2. After Everything, You May Still Have to Flee Your Own Home
After two months of sealing our clothes in plastic bags the size of Godzilla condoms, scrubbing our bodies with buckets of isopropyl alcohol, and three failed pesticide treatments, we finally found the solution to our problems: retreat. That's right. We moved out of our apartment. The bedbugs won.
But our ordeal wasn't over: To make sure we didn't bring any of the vermin with us, we had to conduct a "truck-based treatment," which means we rented a U-Haul and turned it into an insect abattoir -- and, somehow, "loading everything you own into a truck and then baking it" is even more complicated than it seems.
First, we needed a propane permit, which meant we had to explain to a bunch of skeptical firefighters that this process wouldn't combust our crap. Second, we couldn't just throw our stuff in the U-Haul and be on our way -- we had to pack the truck carefully, making sure the air would be circulating and there would be no cool pockets for the flesh-eating bastards to hide in. And finally, we had to park a truck on a busy Boston street and hope no curious Sox fan wandered in and died of stupidity next to our mattress.
It looks crazy, and it worked. The guys hooked up the machine, we all took turns watching it heat, and then we got a pizza and just hung around for eight hours. Once we finished, we let our newest best friends drive off in their pickup and moved into our new apartment.
The infestation had cost us something close to $5,000 once all was said and done. Take a moment to imagine all of those people who A) don't have the money to do this and B) don't have the option to move. Oh, and it also cost my sanity.

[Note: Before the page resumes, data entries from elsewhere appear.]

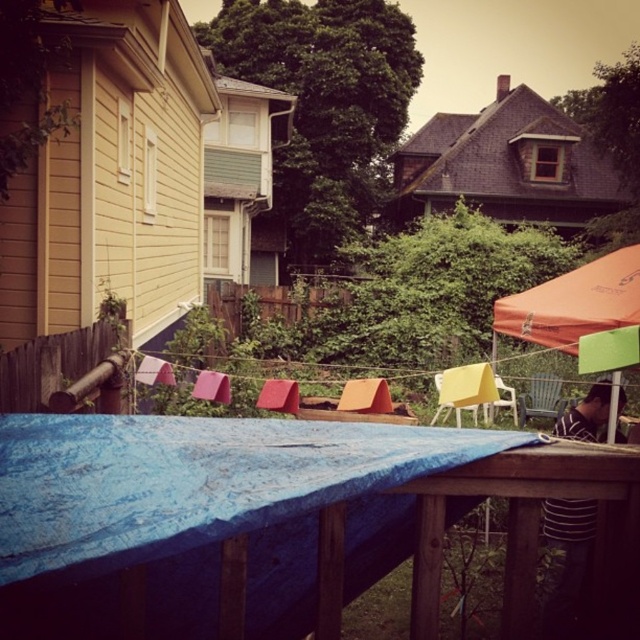 Between brown wooden fence at left and yellow plastic chair at center, which one appears on the left side from the viewer's perspective?

brown wooden fence at left

Who is more distant from viewer, (x=44, y=371) or (x=436, y=396)?

The point (x=436, y=396) is more distant.

You are a GUI agent. You are given a task and a screenshot of the screen. Output one action in this format:
    pyautogui.click(x=<x>, y=<y>)
    Task: Click on the brown wooden fence at left
    
    Given the screenshot: What is the action you would take?
    pyautogui.click(x=60, y=365)

Does blue tarp at center lie in front of orange fabric canopy at upper right?

Yes.

Who is taller, blue tarp at center or orange fabric canopy at upper right?

Standing taller between the two is orange fabric canopy at upper right.

Who is more forward, (116, 516) or (522, 333)?

Point (116, 516) is in front.

You are a GUI agent. You are given a task and a screenshot of the screen. Output one action in this format:
    pyautogui.click(x=<x>, y=<y>)
    Task: Click on the blue tarp at center
    The width and height of the screenshot is (640, 640).
    Given the screenshot: What is the action you would take?
    pyautogui.click(x=273, y=516)

Does wooden chair at right have a larger size compared to yellow plastic chair at center?

Yes.

Who is more forward, (x=531, y=410) or (x=435, y=378)?

Positioned in front is point (x=531, y=410).

Where is `wooden chair at right`? The image size is (640, 640). wooden chair at right is located at coordinates (540, 397). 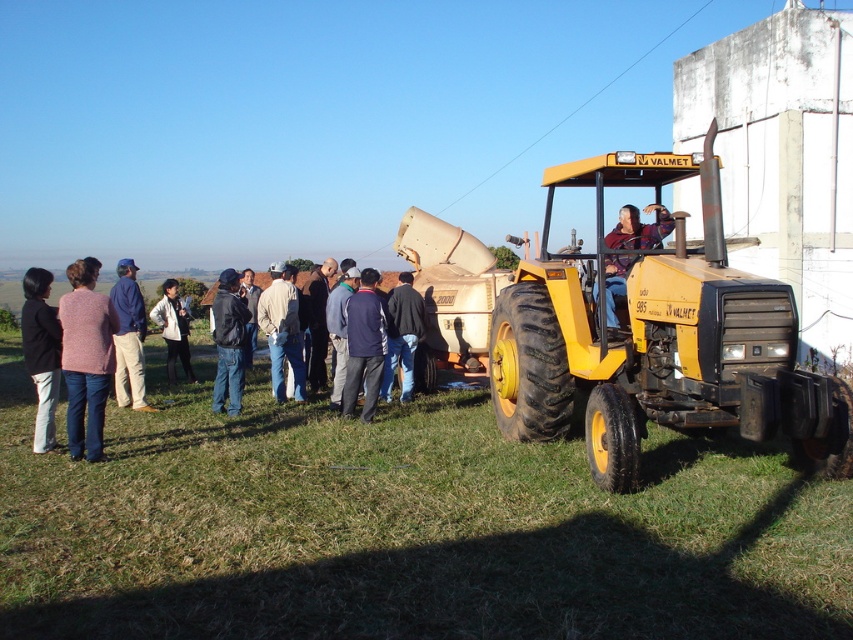 Question: Based on their relative distances, which object is farther from the yellow matte tractor at right?

Choices:
 (A) light brown jacket at center
 (B) green grass at lower center

Answer: (A)

Question: Is dark gray jacket at left to the right of dark blue fabric jacket at center from the viewer's perspective?

Choices:
 (A) no
 (B) yes

Answer: (A)

Question: Can you confirm if yellow matte tractor at right is smaller than navy blue jacket at center?

Choices:
 (A) no
 (B) yes

Answer: (A)

Question: Which of these objects is positioned closest to the knitted pink sweater at left?

Choices:
 (A) matte black jacket at center
 (B) blue denim jeans at left
 (C) dark blue jeans at center

Answer: (B)

Question: Which point is farther from the camera taking this photo?

Choices:
 (A) (445, 291)
 (B) (38, 440)

Answer: (A)

Question: Does dark gray jacket at left have a smaller size compared to blue denim jeans at left?

Choices:
 (A) yes
 (B) no

Answer: (A) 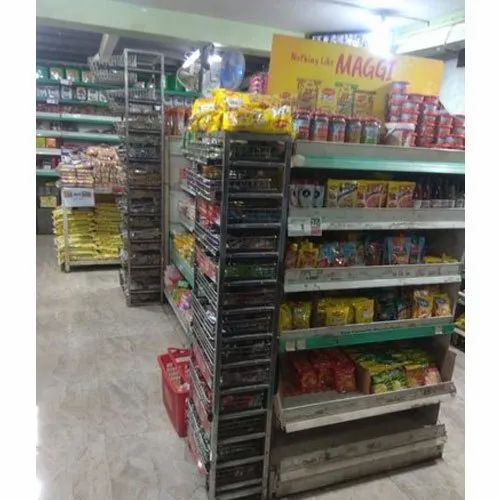 You are a GUI agent. You are given a task and a screenshot of the screen. Output one action in this format:
    pyautogui.click(x=<x>, y=<y>)
    Task: Click on the shelves
    This screenshot has height=500, width=500.
    Given the screenshot: What is the action you would take?
    pyautogui.click(x=366, y=447), pyautogui.click(x=357, y=404), pyautogui.click(x=358, y=334), pyautogui.click(x=358, y=277), pyautogui.click(x=369, y=218), pyautogui.click(x=377, y=154) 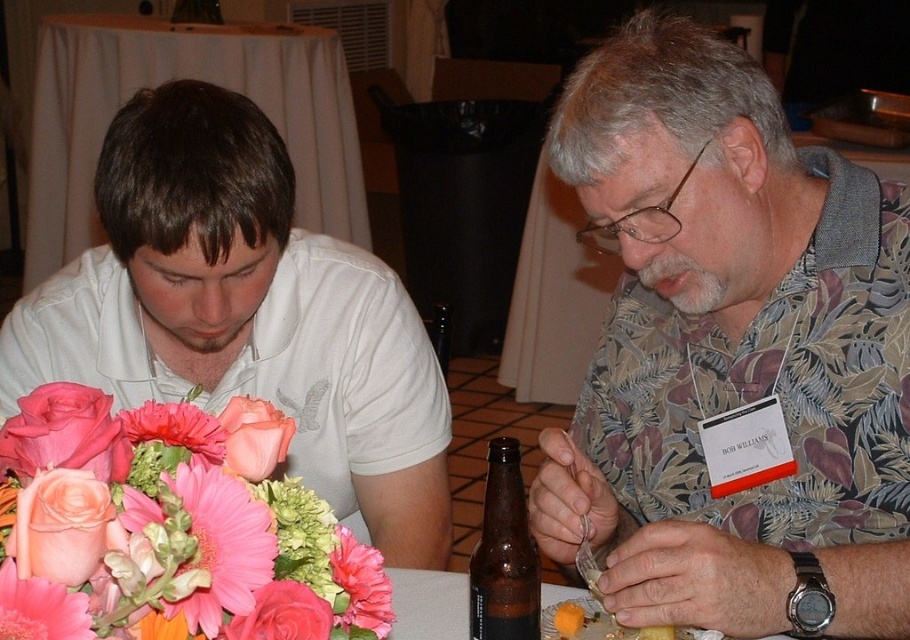 Can you confirm if floral-patterned shirt at center is positioned to the right of matte white shirt at center?

Indeed, floral-patterned shirt at center is positioned on the right side of matte white shirt at center.

Does floral-patterned shirt at center appear over matte white shirt at center?

Yes, floral-patterned shirt at center is above matte white shirt at center.

Is point (693, 452) behind point (217, 196)?

Yes, point (693, 452) is farther from viewer.

Locate an element on the screen. floral-patterned shirt at center is located at coordinates (731, 349).

Can you confirm if pink matte flowers at lower left is taller than orange cheese at lower center?

Yes, pink matte flowers at lower left is taller than orange cheese at lower center.

Does pink matte flowers at lower left have a lesser width compared to orange cheese at lower center?

No.

Which is in front, point (46, 548) or point (553, 625)?

Point (46, 548)

This screenshot has height=640, width=910. In order to click on pink matte flowers at lower left in this screenshot , I will do 170,529.

Is wooden table at center to the left of pink matte gerbera at center from the viewer's perspective?

Incorrect, wooden table at center is not on the left side of pink matte gerbera at center.

Which is more to the left, wooden table at center or pink matte gerbera at center?

pink matte gerbera at center

Is point (559, 340) farther from viewer compared to point (27, 580)?

Yes, point (559, 340) is behind point (27, 580).

This screenshot has width=910, height=640. What are the coordinates of `wooden table at center` in the screenshot? It's located at (553, 298). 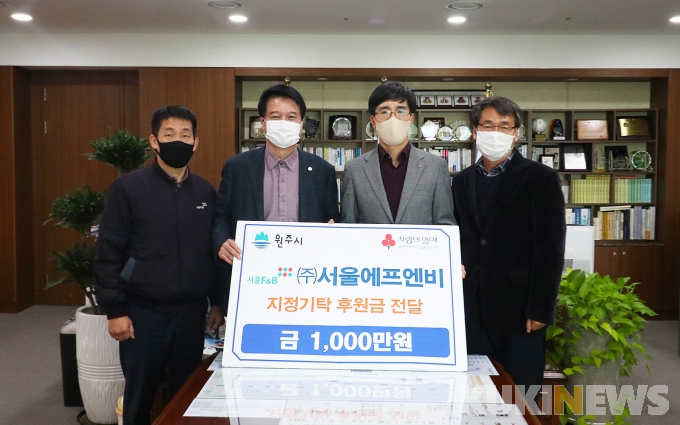 The width and height of the screenshot is (680, 425). Find the location of `certificate`. certificate is located at coordinates click(596, 136). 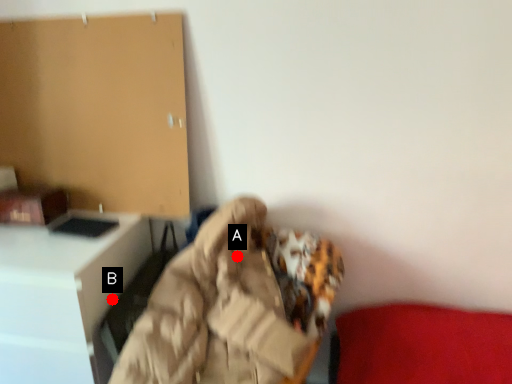 Question: Two points are circled on the image, labeled by A and B beside each circle. Which point appears farthest from the camera in this image?

Choices:
 (A) A is further
 (B) B is further

Answer: (B) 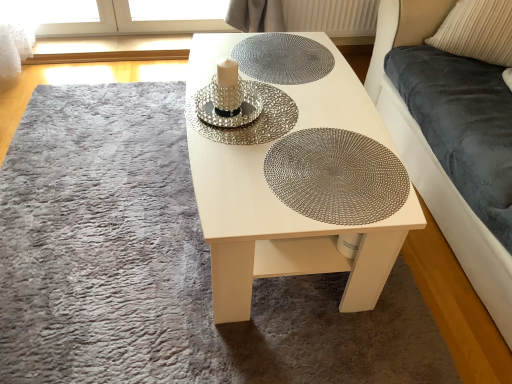 I want to click on free location in front of silver metallic plate at center, the second glass plate from the top, so click(228, 176). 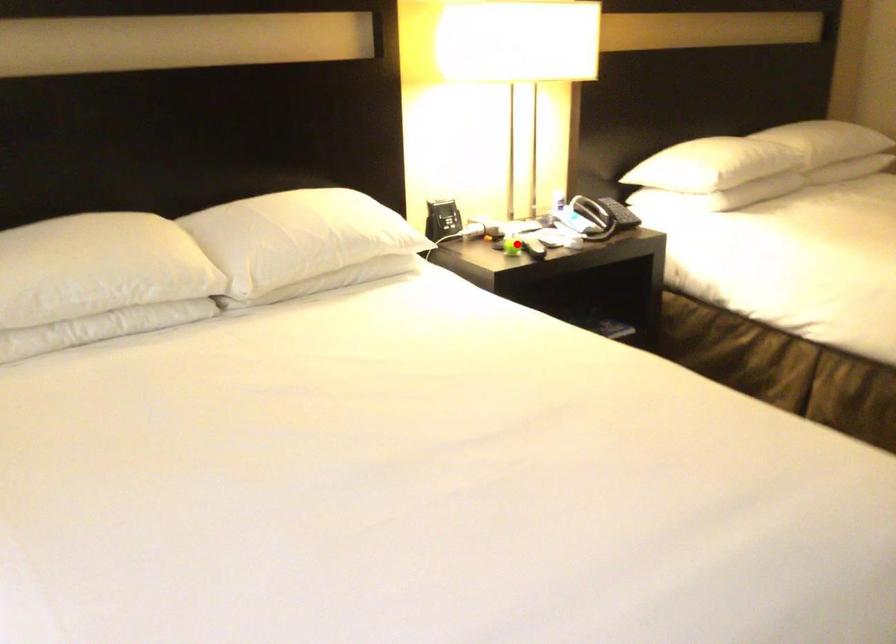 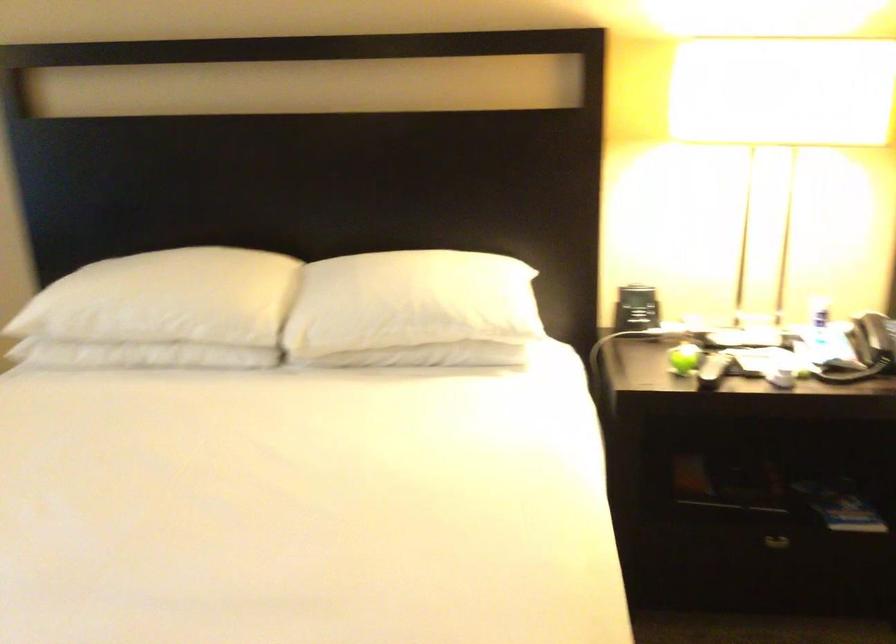 Question: A red point is marked in image1. In image2, is the corresponding 3D point closer to the camera or farther? Reply with the corresponding letter.

Choices:
 (A) The corresponding 3D point is closer.
 (B) The corresponding 3D point is farther.

Answer: (A) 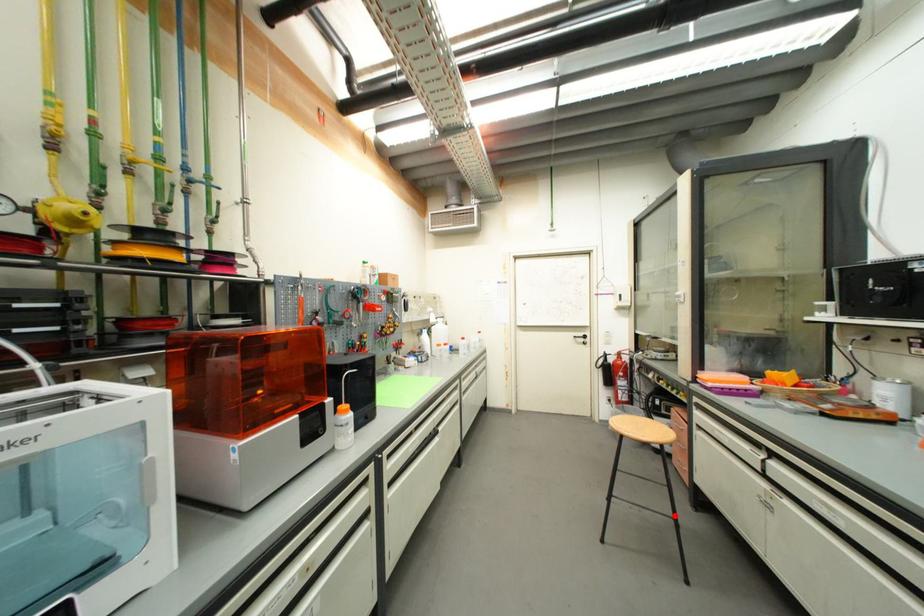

That's because here is where I hit rock bottom. After weeks of torment, a hard day of moving, and the sweet relief of finally roasting every bug left on my personal belongings, I stripped off all my clothing to discover two massive bites on my leg. I panicked. The idea of all this expense and inconvenience being pointless sent me into a downward spiral, knowing that it all might have been for nothing.
1. You Will Be Scarred Forever
My new place, as it turned out, was bedbug-free. I didn't believe it until they brought in a bedbug-sniffing dog (yes, those exist, and they are the most wonderful things in the world) to convince me.
It turns out my psyche has been irrevocably warped by this experience. I'd call it PTSD, but that insults everyone who has experienced worse shit than mere bedbugs. Instead, I'll draw on my years of psychological training (seriously) to bullshit a new name: PBI, or post-bedbug insanity.
To get an idea of how my brain works now, take a look at the chaos around your computer. Check out that little black dot near the mouse. Is it lint? A food particle? A stray dingleberry? Or is it a bedbug? Now take off your pants and contemplate all the random red spots that have sprouted since you last inspected your legs. Is that new splotch an ingrown hair? A wildly inaccurate crotch piercing? Or is it a bedbug bite?
This is how I think now. Any stray speck of dust creates an instant rush of fear. Whenever I see a yard sale, it's all I can do to stop myself from screaming inane warnings and dousing each piece of furniture with gasoline. I've spent more time on my knees in hotel rooms than the average congressional aide, but I'm searching the mattress for evidence of an infestation instead of angling for a promotion.
And I'm not alone. People who experience bedbug infestations can end up depressed or socially anxious, start hallucinating, or other things that are way too depressing for a comedy article to get into. You might be thinking, "Oh, it's just insects," but that's because you don't understand how this problem gets under your skin and inside your brain and festers. Hold on -- I have an itchy lump near my elbow right now, and I was recently on an airplane. These must be bedbugs.
Excuse me, I need to go take a bath in isopropyl alcohol.